The S. cerevisiae strain is BY4742 from the Euroscarf collection. The wild-type C. glabrata strain used in the kinetic experiments was the sequenced strain CBS418. The C. glabrata CgAP1Δ strain and its isogenic wild type were a gift from J Bennett . The S. cerevisiae strain expressing Cgap1p in place of ScYap1p was derived from the BY4742 YAP1::KanMX strain (Euroscarf). This strain was transformed with a DNA fragment containing the CgAP1 ORF fused to the selective marker gene his5 from Schizosaccharomyces pombe, flanked by about 40 bp corresponding to the regions immediately upstream and downstream of the YAP1 ORF, as described previously . The clones having integrated this fragment in place of KanMX were selected on CSM-HIS plates and controlled by PCR and sequencing. The CgAP1-his5 fusion was obtained as follows: CgAP1 was amplified by PCR from C. glabrata CBS418 genomic DNA, using oligonucleotides so that a SacII restriction site was introduced 3'. His5 was amplified by PCR from a plasmid previously described , with oligonucleotides so that a SacII restriction site was introduced 5'. After SacII digestion, the two PCR fragments were ligated using the Quick Ligation kit (New England Biolabs, Ipswich, MA, USA). The cassette for the chromosomic insertion of CgAP1-his5 was obtained by PCR using oligonucleotides containing sequences flanking the YAP1 ORF. The ScFLR1 and CgFLR1 were amplified from genomic DNA by PCR, using oligonucleotides designed to introduce Not1 and SacII restriction sites 3' and 5' of the PCR product, respectively. After Not1 and SacII digestions, these PCR fragments were cloned in the plasmid pZLG (Garcia et al., in preparation), which contained lacZ cloned downstream of the SacII and Not1 sites in the polylinker and the URA3 selective marker gene. The mutagenesis of YRE and CgYRE in these promoters were conducted using specific oligonucleotides and the QuickChange II Multisite-directed Mutagenesis kit (Stratagene, La Jolla, CA, USA). All constructs were controlled by sequencing. All the oligonucleotides used are described in Additional data file 11. All PCR amplifications were conducted using the Pfx platinium (Invitrogen, Carlsbad, CA, USA) enzyme and the corresponding protocol. Cells were grown in YPD rich media (2% glucose, 1% bactopeptone, 1% yeast extract).

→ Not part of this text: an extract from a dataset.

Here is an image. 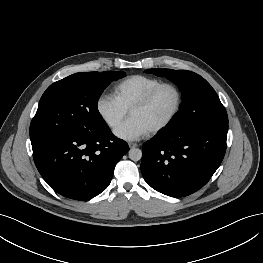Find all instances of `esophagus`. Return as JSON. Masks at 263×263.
<instances>
[{"label":"esophagus","instance_id":"1","mask_svg":"<svg viewBox=\"0 0 263 263\" xmlns=\"http://www.w3.org/2000/svg\"><path fill=\"white\" fill-rule=\"evenodd\" d=\"M128 145H129L130 148H135V147L138 146L137 143H133V142H129Z\"/></svg>","mask_w":263,"mask_h":263}]
</instances>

Cells were grown to an OD600nm of 0.6 and treated with benomyl (Sigma-Aldrich, St. Louis, MO, USA) to a final concentration of 20 μg/ml (stock solution: 10 mg/ml in DMSO). For mock treatment, cells were incubated with a similar volume of DMSO. The cells were snap-frozen in cold ethanol (final concentration 70% at -80°C) after 2, 4, 10, 20, 40 and 80 minutes of benomyl or mock treatment. RNA was extracted as previously described . Total RNA (10 μg) was used for fluorescent cDNA synthesis according to the amino-allyl protocol. The labeled cDNA was purified and hybridization carried out according to the protocol available from . At least three independent experiments were performed for each time point, using dye switching techniques. The budding yeast arrays were custom-made and contained probes for all yeast ORFs, spotted in duplicate onto Corning Ultragap slides(Corning, NY, USA). The Candida arrays were obtained from the Pasteur Institute and contained probes for most of the ORFs from C. glabrata, spotted singly onto Corning Ultragap slides at the transcriptome platform . Note that all the microarray data have also been submitted to the Gene Expression Omnibus (GEO) database . The accession number is GSE10244.

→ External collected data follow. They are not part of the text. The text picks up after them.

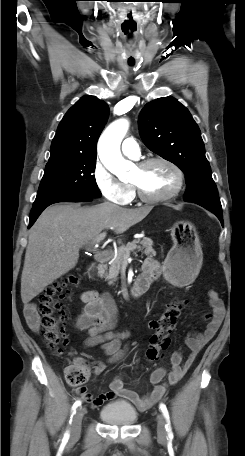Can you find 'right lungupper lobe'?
Masks as SVG:
<instances>
[{
    "instance_id": "obj_1",
    "label": "right lung upper lobe",
    "mask_w": 245,
    "mask_h": 456,
    "mask_svg": "<svg viewBox=\"0 0 245 456\" xmlns=\"http://www.w3.org/2000/svg\"><path fill=\"white\" fill-rule=\"evenodd\" d=\"M108 105L95 96H83L65 114L52 140L48 163L96 156L97 140L106 124Z\"/></svg>"
}]
</instances>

The microarrays were read with a Genepix 4000B scanner (Axon. Downingtown, PA, USA) and analyzed with Genepix 6.0 software. Artifactual and saturated signal spots were eliminated. After image quantification, data were normalized over all features with print-tip lowess, using the R/BioConductor packages 'limma' and 'marray' available from . Expression values for replicated spots on the array were averaged. The SAM algorithm  in the 'samr' package of R  was used to identify genes displaying a change in expression over time, using an equivalent false discovery rate (less than 5%) for all time points. As an additional filter, only genes with smooth expression profiles were retained. These genes displayed a significant change in expression over at least two successive time points. Gene expression patterns with more than two missing values (33%) were also excluded from subsequent analysis. The remaining missing values were replaced by the KNN-imputation  method, with the K parameter fixed at 30, as recommended by de Brevern et al. .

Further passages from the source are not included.